Jens-Rainer Ohm Jens-Rainer Ohm received the Dipl.-Ing. degree in 1985, the Dr.-Ing. degree in 1990, and the habil. degree in 1997, all from Technical University of Berlin (TUB), Germany. From 1985 to 1990, he was a research and teaching assistant with the Institute of Telecommunications at TUB.

From 1990 to 1995, he performed work within research projects on image and video coding at the same location. Between 1992 and 2000, he has also served as lecturer on topics of digital image processing, coding and transmission at TUB. From 1996 to 2000, he was project manager/coordinator at the Image Processing Department of Heinrich Hertz Institute (HHI) in Berlin. He was involved in research projects on motion-compensated, stereoscopic and 3-D image processing, image/video coding and content description for image/video database retrieval. Since 1998, he participates in the work of the Moving Pictures Experts Group (MPEG), where he has been active in the development of MPEG-4 and MPEG-7 standards.

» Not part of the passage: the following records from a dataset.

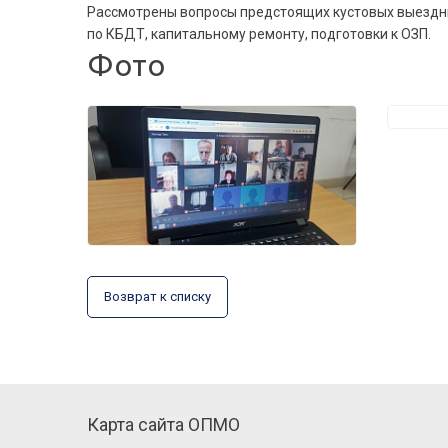
Рассмотрены вопросы предстоящих кустовых выездных
по КБДТ, капитальному ремонту, подготовки к ОЗП.
Фото
Возврат к списку
Карта сайта ОПМО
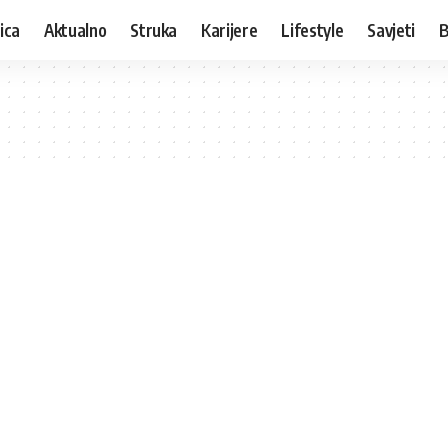
ica
Aktualno
Struka
Karijere
Lifestyle
Savjeti
B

In 2000, he was appointed full professor and since then holds the chair position of the Institute of Communication Engineering at RWTH Aachen University, Germany. His present research and teaching activities are in the areas of multimedia communication, multimedia signal processing/coding and services for mobile networks, with emphasis on video signals, also including fundamentals of digital communication systems.

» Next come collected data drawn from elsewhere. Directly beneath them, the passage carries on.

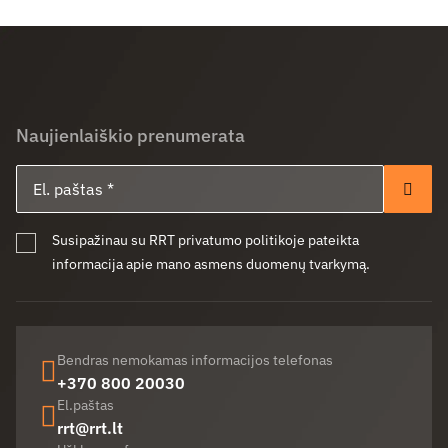
Naujienlaiškio prenumerata
El. paštas
Pren
Susipažinau su RRT privatumo politikoje pateikta
informacija apie mano asmens duomenų tvarkymą.
Bendras nemokamas informacijos telefonas
+370 800 20030
El.paštas
rrt@rrt.lt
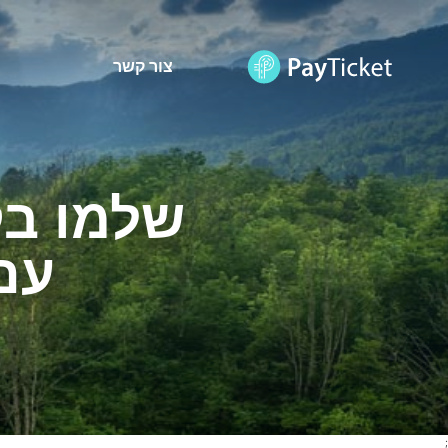
צור קשר
שלמו בק
עם ש
;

He has served as a chair of the MPEG Video Subgroup since May 2002. Since January 2005, he is also co-chairing the Joint Video Team (JVT). Prof. Ohm has authored textbooks on multimedia signal processing, analysis and coding, on communications engineering and signal transmission, as well as numerous papers in the various fields mentioned above.

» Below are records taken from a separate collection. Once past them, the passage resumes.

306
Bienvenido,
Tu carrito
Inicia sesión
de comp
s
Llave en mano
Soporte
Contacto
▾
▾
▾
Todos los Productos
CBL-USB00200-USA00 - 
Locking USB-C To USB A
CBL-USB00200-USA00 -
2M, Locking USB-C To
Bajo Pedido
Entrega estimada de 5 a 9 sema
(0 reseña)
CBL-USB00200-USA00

Recent, current and future developments in video coding

Most recent attention in development of video coding algorithms has been devoted to the ITU-T Rec.H.264 | ISO/IEC 14496-10 Advanced Video Coding standard. Recent and current extensions to this standard include developments for professional applications, highly-efficient scalable video coding and multi-view video coding. Finally, digital video over various networks, going for higher and higher resolutions, is becoming reality.

While this technology is progressing and further optimizations are sought, new challenges appear at the horizon. New types of displays include 3D capabilities, requiring for generation of additional view perspectives beyond available camera positions. Cameras and displays are coming up with permanently increasing frame rates and sizes. The tremendous amount of different applications for digital video requires additional flexibility and reconfigurability of devices. And last not least, increased compression efficiency (meaning rate reduction versus processing cost) is again becoming more important with ever increasing numbers of pixels to be transmitted. The talk will focus on possible solutions to these challenges and discuss the maturity they currently have.